By Kira Córdova

Dashown Wilson, Western’s new director of Campus Security Services, is settling into his new role in Gunnison. He wants students and others in the Mountaineer community to know they can reach out and connect with him.

Dashown Wilson

Dashown Wilson has been on campus for just a few short weeks in his new role as the director of Campus Security Services — but he’s not wasting any time getting settled. 

Born in the Bronx, Wilson grew up in New York and Florida and earned an associate and bachelor’s degree in criminology at Alfred State in upstate New York, where he played football.

Dashown is an army veteran and a former semi-pro football player who is currently earning his master’s degree — also in Criminology — from Minnesota’s St. Cloud University. 

I wanted to move out of New York to start over [and] get away from the fast life,” he says.  

When Wilson heard about the position at Western, he jumped at the opportunity to work in higher education. He hopes to get off on a good foot and familiarize himself with the Gunnison community, adding: “I’m very approachable. I don’t want security to scare people away.”

He acknowledges security and law enforcement can have negative connotations, particularly amongst younger folks, but he wants to overcome that barrier and interact with students outside of his formal role as security director. 

“I know when people hear [the words] security, law enforcement, or law, they tend to get nervous and shy away, but I’m very open and communicative. I want to talk to people. And it doesn’t have to be about security. It can be about whatever. We can talk about life, classes, majors, video games, or sports. I’m just hoping to communicate with students and get to know them better.”

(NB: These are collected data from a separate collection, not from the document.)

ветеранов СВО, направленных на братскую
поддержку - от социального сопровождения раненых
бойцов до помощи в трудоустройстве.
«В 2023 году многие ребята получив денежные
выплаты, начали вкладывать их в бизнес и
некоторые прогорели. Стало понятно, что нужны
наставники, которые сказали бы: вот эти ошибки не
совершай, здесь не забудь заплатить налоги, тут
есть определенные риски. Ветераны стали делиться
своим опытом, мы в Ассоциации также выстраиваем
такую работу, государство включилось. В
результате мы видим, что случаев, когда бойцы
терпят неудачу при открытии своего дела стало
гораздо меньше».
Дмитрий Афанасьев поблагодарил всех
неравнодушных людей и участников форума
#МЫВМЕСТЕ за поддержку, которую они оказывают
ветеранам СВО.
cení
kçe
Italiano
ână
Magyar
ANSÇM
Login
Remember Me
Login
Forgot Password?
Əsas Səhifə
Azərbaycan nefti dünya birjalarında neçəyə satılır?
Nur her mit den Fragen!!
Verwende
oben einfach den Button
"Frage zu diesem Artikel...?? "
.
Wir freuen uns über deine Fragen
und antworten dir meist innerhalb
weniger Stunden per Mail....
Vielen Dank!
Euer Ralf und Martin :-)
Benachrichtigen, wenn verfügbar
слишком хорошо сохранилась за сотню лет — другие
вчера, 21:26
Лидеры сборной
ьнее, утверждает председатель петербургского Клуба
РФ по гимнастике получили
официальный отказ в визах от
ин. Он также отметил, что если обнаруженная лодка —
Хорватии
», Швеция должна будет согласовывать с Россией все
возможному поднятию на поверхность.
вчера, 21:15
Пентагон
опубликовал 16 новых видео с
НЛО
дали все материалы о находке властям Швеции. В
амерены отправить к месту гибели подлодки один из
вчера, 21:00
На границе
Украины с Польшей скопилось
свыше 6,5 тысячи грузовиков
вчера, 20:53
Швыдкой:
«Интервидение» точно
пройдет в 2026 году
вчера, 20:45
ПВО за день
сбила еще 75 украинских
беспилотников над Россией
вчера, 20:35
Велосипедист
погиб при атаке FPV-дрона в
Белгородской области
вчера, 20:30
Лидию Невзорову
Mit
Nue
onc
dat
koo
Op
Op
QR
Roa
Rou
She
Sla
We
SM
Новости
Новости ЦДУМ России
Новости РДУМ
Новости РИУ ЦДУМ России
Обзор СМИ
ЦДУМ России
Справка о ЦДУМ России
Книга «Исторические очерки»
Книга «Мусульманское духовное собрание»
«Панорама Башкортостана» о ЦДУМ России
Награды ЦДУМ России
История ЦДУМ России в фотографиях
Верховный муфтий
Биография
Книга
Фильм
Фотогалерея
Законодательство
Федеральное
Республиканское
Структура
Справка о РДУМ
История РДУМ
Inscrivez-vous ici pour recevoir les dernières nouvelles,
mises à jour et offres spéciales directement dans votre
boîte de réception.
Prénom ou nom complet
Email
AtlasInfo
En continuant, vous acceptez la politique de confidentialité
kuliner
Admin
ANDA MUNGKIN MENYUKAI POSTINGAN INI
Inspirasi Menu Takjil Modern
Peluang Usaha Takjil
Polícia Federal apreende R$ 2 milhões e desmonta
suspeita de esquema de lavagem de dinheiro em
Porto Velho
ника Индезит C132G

Right now, Wilson’s favorite video games are Call of Duty Modern Warfare III and Apex Legends. Plus, when it comes to sports, he can talk about just about anything, having played baseball and basketball in addition to football.

He admits that adjusting to a smaller mountain west community is a significant culture shock — but he’s excited to take advantage of the recreational opportunities the Gunnison Valley has to offer

“I’m open to snowboarding and snowmobiling,” he adds.